I approached the week of media deprivation with only mild curiosity. I didn’t have high expectations, but I also didn’t have much else to do. In the end I figured, why not?
I don’t even know if it really counted, the week of media deprivation. I was texting with people and I read The BFG aloud to my daughter. In the end I only had a few emails to read and respond to. Really, I was abstaining from blogs, audiobooks and podcasts. To be fair, I do spend quite a bit of every day listening to and reading stuff, so even with the texts and read-aloud with my daughter, it felt like I was attempting media deprivation of some sort.
Music was allowed, which was a relief because running with nothing would have been wretched. The thing is I don’t listen to music anymore, like hardly ever. It used to be such a tremendously important part of my life, but as the years have passed I stopped listening to melodies and started listening to stories.
On the first day I stared at Spotify for fifteen minutes; I had no idea what I should listen to.
Then I pulled up a Spanish song one of my students shared last year that I remembered liking and listened to that. It was great. I listened to it again. I listened to more songs by that artist. Before I knew it I was dancing around my kitchen.
I never dance. It’s just not something I like doing, but that first day I couldn’t help myself. It was fun.
I had to admit that I never would have danced in my kitchen if I weren’t trying to avoid reading, and I decided that maybe there really was something to this media deprivation idea.
On the second day I noticed houses I’d never seen before on the walk to the train station. Houses I’ve passed a hundred times in the past four years, that somehow I never really saw. I noticed other things too. Beautiful things. Magical things. Ordinary things that upon greater inspection were actually extraordinary.




I heard birds, smelled flowers, caught glimpses of conversations that piqued my interest. I looked into the faces of the people that passed me on the sidewalk. I actually experienced the world around me. What a concept!
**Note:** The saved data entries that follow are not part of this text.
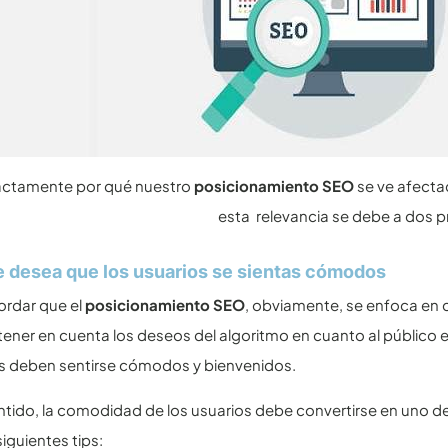
actamente por qué nuestro
posicionamiento SEO
se ve afecta
esta relevancia se debe a dos pr
 desea que los usuarios se sientas cómodos
ordar que el
posicionamiento SEO
, obviamente, se enfoca en c
ner en cuenta los deseos del algoritmo en cuanto al público en
s deben sentirse cómodos y bienvenidos.
ntido, la comodidad de los usuarios debe convertirse en uno de
siguientes tips:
On the third day I invented games with my kids at the playground. I talked to them while I pushed them on the swings and chased after them instead of looking down at my phone.
On the fourth day I finished a puzzle in silence. I was really itching to read or watch something that night, but I knew I shouldn’t. I had done all the dishes for my husband, hoping we could hang out, but he was busy with other stuff so I had him make me a cocktail and I pulled out a 200 piece puzzle of the solar system that we had never attempted. Then I slowly, methodically, finished it (and the cocktail) without saying a word. It was an extremely meditative experience.
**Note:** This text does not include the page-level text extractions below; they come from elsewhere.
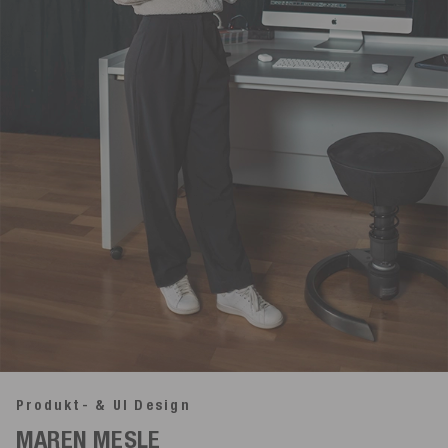
Produkt- & UI Design
MAREN MESLE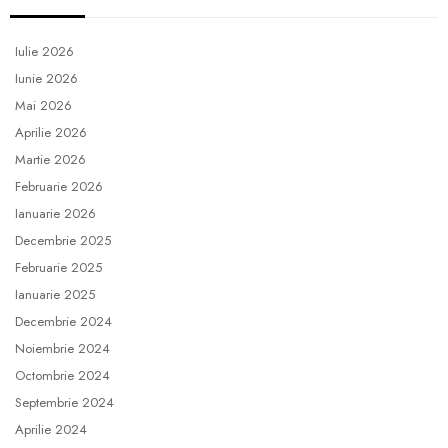
Iulie 2026
Iunie 2026
Mai 2026
Aprilie 2026
Martie 2026
Februarie 2026
Ianuarie 2026
Decembrie 2025
Februarie 2025
Ianuarie 2025
Decembrie 2024
Noiembrie 2024
Octombrie 2024
Septembrie 2024
Aprilie 2024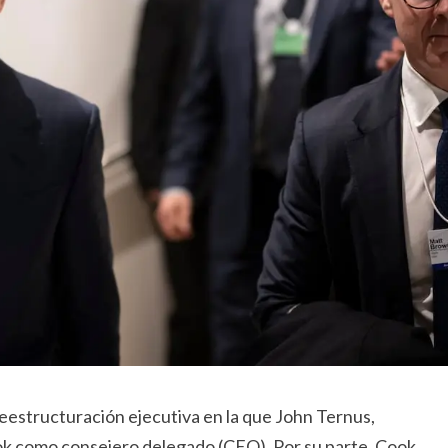
eestructuración ejecutiva en la que John Ternus,
k como consejero delegado (CEO). Por su parte, Cook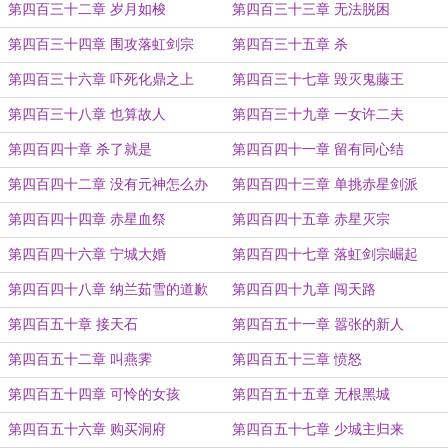
第四百三十二章 岁月如梭
第四百三十三章 无法脱困
第四百三十四章 围攻落虹剑宗
第四百三十五章 杀
第四百三十六章 吓死化鼎之上
第四百三十七章 毁灭鬼藤王
第四百三十八章 也算故人
第四百三十九章 一女许二夫
第四百四十章 杀了就是
第四百四十一章 留有同心结
第四百四十二章 没有元神怎么办
第四百四十三章 单挑赤星剑派
第四百四十四章 赤星血祭
第四百四十五章 赤星灭宗
第四百四十六章 宁城大婚
第四百四十七章 落虹剑宗崛起
第四百四十八章 纳兰茹雪的道歉
第四百四十九章 闯天路
第四百五十章 接天石
第四百五十一章 嚣张的新人
第四百五十二章 叫燕霁
第四百五十三章 愤怒
第四百五十四章 可怜的女孩
第四百五十五章 无根黑城
第四百五十六章 购买洞府
第四百五十七章 少城主归来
On the fifth day I went out to dinner with my husband and had really great sex. I realized it was easier to be present and engaged in a conversation when I didn’t have so much random information bouncing around in my head. We also had a lot to talk about because I was totally ignorant of all the interesting things that had been happening in the world that week. It was one of the more genuinely enjoyable conversations we’ve had in a long while. Then we went home, put our kids to bed, and had some fantastic sex–which I attribute to the feelings of affection and connection inspired by the great conversation at dinner.
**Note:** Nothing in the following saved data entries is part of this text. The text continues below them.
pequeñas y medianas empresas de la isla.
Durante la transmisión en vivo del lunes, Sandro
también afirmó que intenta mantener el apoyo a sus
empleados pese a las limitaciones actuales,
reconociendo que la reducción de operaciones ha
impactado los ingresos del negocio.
On the sixth day I chatted with friends at the park for three hours. All week I was much more inclined to reach out to people and make plans knowing that I couldn’t fall back on “interacting with others” by reading and commenting on blogs. I ended up having lunch with one friend, coffee with another, taking a walk with a third and meeting up for playdate with some more. I don’t know if I would have prompted any of those meet-ups if I’d had blogs and audiobooks to distract me and help stave off the loneliness.
On the seventh day I ran my fastest tempo splits of my half-marathon training. I had been perfecting a mix of great songs to run to and I noticed that I run faster to music that pushes me than I do when I’m listening to audiobooks or podcasts. Running with music is much more meditative (I don’t really think about anything except my body in that moment) and I feel more invigorated after I run with music than I do if I’m listening to talking of some kind.
Yesterday morning I woke up excited to be able to read again, but quickly felt overwhelmed by the sheer quantity of words and ideas bouncing around in my head. I really do think that all the reading I do makes me significantly more distracted and less aware of my actual life. Knowing so much about everyone else’s experiences makes it hard for me to unravel how I feel about my own. That is not to say that I get nothing positive from writing here and reading blogs and listening to audiobooks, but I know now that I have to drastically overhaul the ways in which I consume other people’s words to take advantage of the good while avoiding the bad. I’m not quite sure what changes I’m going to make, but I am sure that I don’t want to go back to consuming media in the ways I used to. I’ve felt more settled and less anxious in the past week than I have in a long time, and I hope to find a way to protect this feeling, while still enjoying the connective power of the written word. There has to be a way to balance the good and the bad. I will keep you informed of my attempts.
Would you consider a week of media deprivation? What do you think you’d learn?